# 01. Put historical data in df

Data were saved as json files, now put them in a single df

- Ignore folders only containing a "_SUCCESS" file but no data
- Remove duplicate rows in df that arise because of getting the same data from arXiv multiple times

In [None]:
import os
from pyspark.sql import SparkSession
from pyspark.sql.types import StringType
from pyspark.sql.functions import col, from_json, schema_of_json, regexp_replace, udf
from pylatexenc.latex2text import LatexNodes2Text

In [None]:
spark = SparkSession.builder.getOrCreate()

In [None]:
# total number of folders saved

count = sum(
    1 for name in os.listdir("spark/notebooks")
    if name.startswith("saved_data-") and os.path.isdir(os.path.join("spark/notebooks", name))
)

print(count)

In [None]:
def has_json_file(folder_path):
    try:
        files = [f for f in os.listdir(folder_path) if "SUCCESS" not in f]

        if not files:
            return False

        else:
            return True

    except Exception:
        return False

In [None]:
has_json_file("spark/notebooks/saved_data-1743417480000") # test on folder that only contains _SUCCESS file

In [None]:
has_json_file("spark/notebooks/saved_data-1743416280000") # test on folder that actually contains data

In [None]:
data_folders = []

for folder in os.listdir("spark/notebooks"):
    folder_path = os.path.join("spark/notebooks", folder)
    if folder.startswith("saved_data") and os.path.isdir(folder_path):
        if has_json_file(folder_path):
            data_folders.append(folder_path)

In [None]:
print(data_folders[0])

In [None]:
len(data_folders)

In [None]:
first_file = spark.read.text(data_folders[0]).limit(1).collect()[0][0]
first_file

In [None]:
schema = schema_of_json(first_file)

In [None]:
df_raw = spark.read.text(data_folders)
df_parsed = df_raw.withColumn("data", from_json(col("value"), schema)).select("data.*")
df_parsed.count()

In [None]:
df_parsed_deduped = df_parsed.drop_duplicates(["title"])

df_parsed_deduped.show()

In [None]:
df_parsed_deduped.count()

In [None]:
df_parsed_deduped.write.mode("overwrite").parquet("data/df_all_deduped")

In [None]:
df_parsed_deduped = spark.read.parquet("data/df_all_deduped")

In [None]:
df_parsed_deduped.show()

In [None]:
def latex_to_text(s):
    return LatexNodes2Text().latex_to_text(s)

In [None]:
def latex_to_text(s):
    if s is None:
        return None
    try:
        converted = LatexNodes2Text().latex_to_text(s)
        return converted.replace("\n", " ").replace("\r", " ").replace("^", "")
    except Exception:
        return None

In [None]:
latex_udf = udf(latex_to_text, StringType())
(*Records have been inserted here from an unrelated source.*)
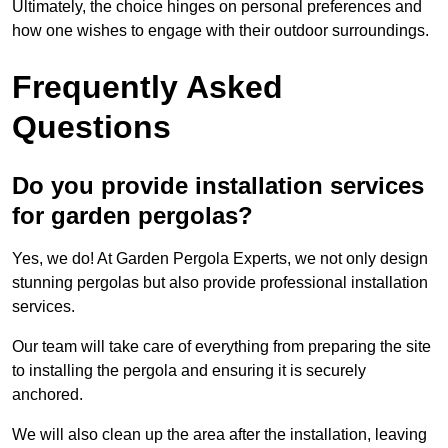
Ultimately, the choice hinges on personal preferences and
how one wishes to engage with their outdoor surroundings.
Frequently Asked
Questions
Do you provide installation services
for garden pergolas?
Yes, we do! At Garden Pergola Experts, we not only design
stunning pergolas but also provide professional installation
services.
Our team will take care of everything from preparing the site
to installing the pergola and ensuring it is securely
anchored.
We will also clean up the area after the installation, leaving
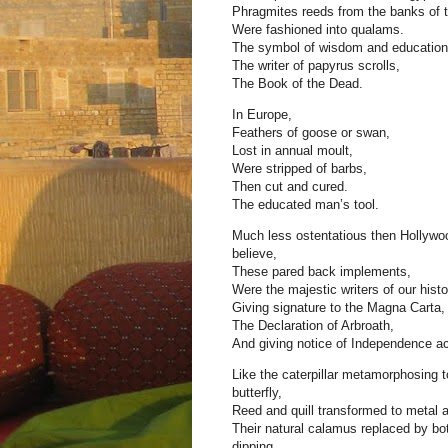
Phragmites reeds from the banks of t
Were fashioned into qualams.
The symbol of wisdom and education
The writer of papyrus scrolls,
The Book of the Dead.
In Europe,
Feathers of goose or swan,
Lost in annual moult,
Were stripped of barbs,
Then cut and cured.
The educated man’s tool.
Much less ostentatious then Hollywo
believe,
These pared back implements,
Were the majestic writers of our histo
Giving signature to the Magna Carta,
The Declaration of Arbroath,
And giving notice of Independence ac
Like the caterpillar metamorphosing t
butterfly,
Reed and quill transformed to metal a
Their natural calamus replaced by bott
dipping,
df_cleaned = df_parsed_deduped.withColumn("title", latex_udf(col("title"))).withColumn("summary", latex_udf(col("summary")))
df_cleaned.show()

In [None]:
df_cleaned.filter(col("published") == "2025-03-27T09:58:07Z").select(col("summary")).collect()

In [None]:
df_cleaned.write.mode("overwrite").parquet("data/df_all_cleaned")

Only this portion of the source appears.